══ DATA TO PROCESS

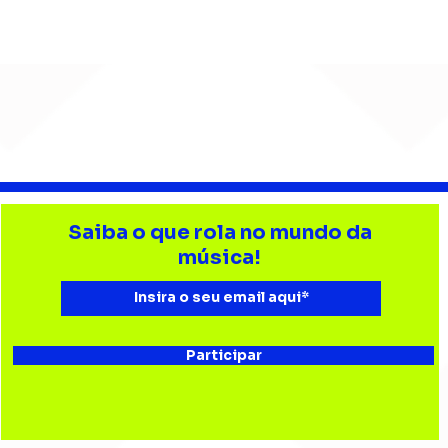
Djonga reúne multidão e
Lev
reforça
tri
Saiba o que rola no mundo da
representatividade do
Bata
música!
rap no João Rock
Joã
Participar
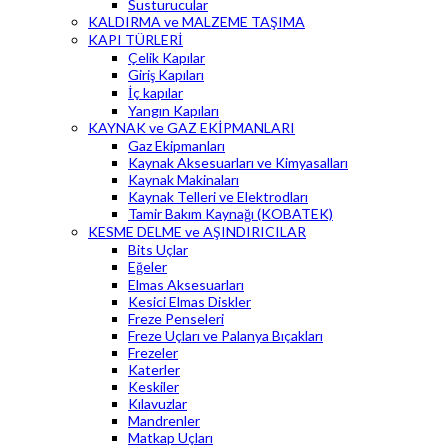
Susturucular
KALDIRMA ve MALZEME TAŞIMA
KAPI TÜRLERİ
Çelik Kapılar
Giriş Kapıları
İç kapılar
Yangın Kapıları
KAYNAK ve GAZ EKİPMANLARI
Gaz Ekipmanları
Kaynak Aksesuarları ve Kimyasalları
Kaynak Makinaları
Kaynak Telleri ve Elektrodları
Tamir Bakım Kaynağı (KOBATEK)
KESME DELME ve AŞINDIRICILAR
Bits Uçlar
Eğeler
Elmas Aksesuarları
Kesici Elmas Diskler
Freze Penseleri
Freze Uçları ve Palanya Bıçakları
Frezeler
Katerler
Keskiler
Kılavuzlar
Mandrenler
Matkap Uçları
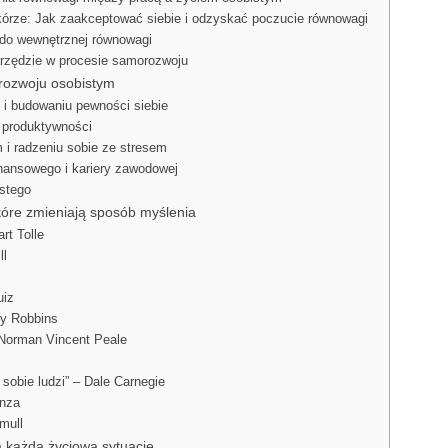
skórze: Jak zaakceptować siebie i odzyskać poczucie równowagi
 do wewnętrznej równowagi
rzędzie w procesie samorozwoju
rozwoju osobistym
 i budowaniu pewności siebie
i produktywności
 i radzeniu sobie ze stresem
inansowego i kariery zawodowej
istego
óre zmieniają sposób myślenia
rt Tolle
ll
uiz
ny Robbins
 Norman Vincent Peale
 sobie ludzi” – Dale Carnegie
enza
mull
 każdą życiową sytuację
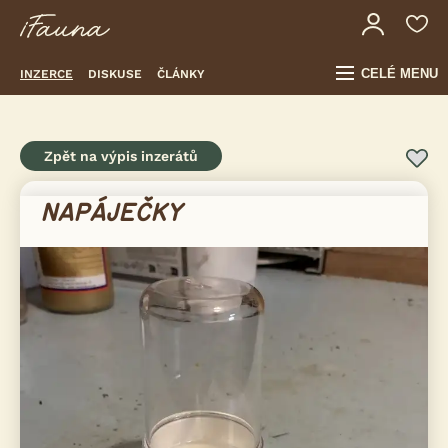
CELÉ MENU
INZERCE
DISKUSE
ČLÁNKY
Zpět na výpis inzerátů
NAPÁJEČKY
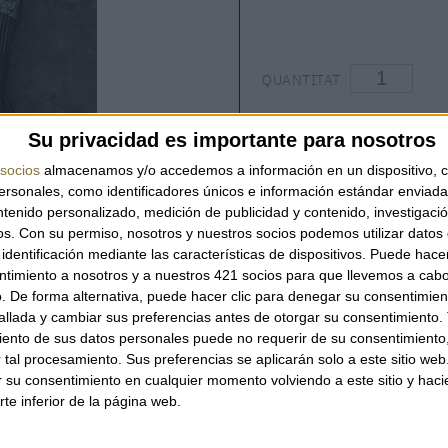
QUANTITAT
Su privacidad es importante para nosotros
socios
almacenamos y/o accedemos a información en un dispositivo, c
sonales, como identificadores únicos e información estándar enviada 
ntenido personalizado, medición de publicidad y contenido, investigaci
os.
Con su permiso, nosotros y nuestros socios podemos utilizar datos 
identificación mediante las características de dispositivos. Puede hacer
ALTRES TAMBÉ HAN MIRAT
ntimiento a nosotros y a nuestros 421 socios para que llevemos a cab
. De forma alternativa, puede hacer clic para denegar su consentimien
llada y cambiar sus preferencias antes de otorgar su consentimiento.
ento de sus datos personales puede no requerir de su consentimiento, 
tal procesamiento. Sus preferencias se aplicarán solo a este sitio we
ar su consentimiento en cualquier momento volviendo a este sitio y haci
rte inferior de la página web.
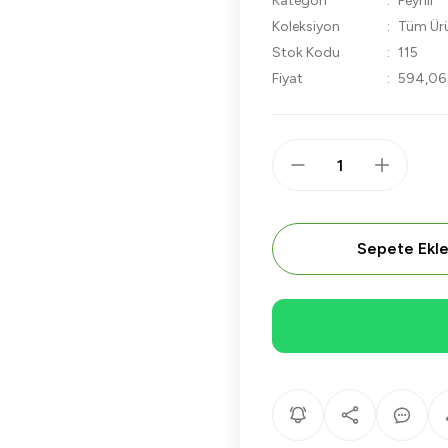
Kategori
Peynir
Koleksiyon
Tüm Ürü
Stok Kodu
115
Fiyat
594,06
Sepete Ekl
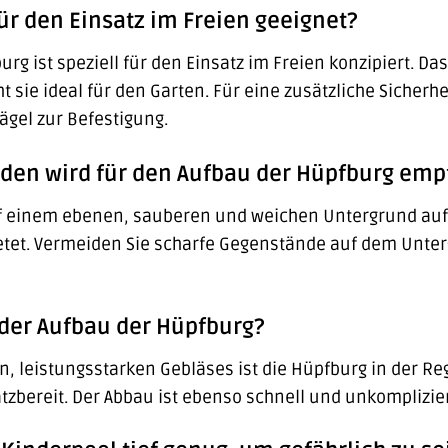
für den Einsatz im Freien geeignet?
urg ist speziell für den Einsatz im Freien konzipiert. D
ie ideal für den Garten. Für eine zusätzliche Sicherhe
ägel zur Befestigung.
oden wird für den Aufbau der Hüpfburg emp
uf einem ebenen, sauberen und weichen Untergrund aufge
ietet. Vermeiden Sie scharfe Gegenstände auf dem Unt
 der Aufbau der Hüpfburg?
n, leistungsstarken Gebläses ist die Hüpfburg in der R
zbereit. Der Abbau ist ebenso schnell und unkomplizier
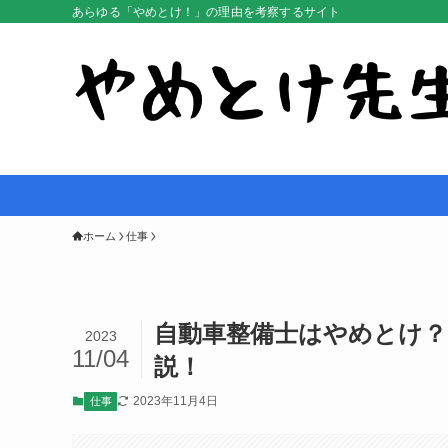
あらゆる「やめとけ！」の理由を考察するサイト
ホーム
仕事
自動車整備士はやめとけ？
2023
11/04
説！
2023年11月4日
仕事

════

§ **PROBLEM DETAILS**
Excerpt from the records above: set down only the lines from the one that contains "i budowaniu pewności siebie" through the one that contains "ie ideal für", inclusive, word for word. Pictures stay out.

§ **RESPONSE TO THIS EXERCISE**
 i budowaniu pewności siebie
i produktywności
 i radzeniu sobie ze stresem
inansowego i kariery zawodowej
istego
óre zmieniają sposób myślenia
rt Tolle
ll
uiz
ny Robbins
 Norman Vincent Peale
 sobie ludzi” – Dale Carnegie
enza
mull
 każdą życiową sytuację
CELÉ MENU
INZERCE
DISKUSE
ČLÁNKY
Zpět na výpis inzerátů
NAPÁJEČKY
QUANTITAT
Su privacidad es importante para nosotros
socios
almacenamos y/o accedemos a información en un dispositivo, c
sonales, como identificadores únicos e información estándar enviada 
ntenido personalizado, medición de publicidad y contenido, investigaci
os.
Con su permiso, nosotros y nuestros socios podemos utilizar datos 
identificación mediante las características de dispositivos. Puede hacer
ALTRES TAMBÉ HAN MIRAT
ntimiento a nosotros y a nuestros 421 socios para que llevemos a cab
. De forma alternativa, puede hacer clic para denegar su consentimien
llada y cambiar sus preferencias antes de otorgar su consentimiento.
ento de sus datos personales puede no requerir de su consentimiento, 
tal procesamiento. Sus preferencias se aplicarán solo a este sitio we
ar su consentimiento en cualquier momento volviendo a este sitio y haci
rte inferior de la página web.
Kategori
Peynir
Koleksiyon
Tüm Ürü
Stok Kodu
115
Fiyat
594,06
Sepete Ekl
für den Einsatz im Freien geeignet?
urg ist speziell für den Einsatz im Freien konzipiert. D
ie ideal für den Garten. Für eine zusätzliche Sicherhe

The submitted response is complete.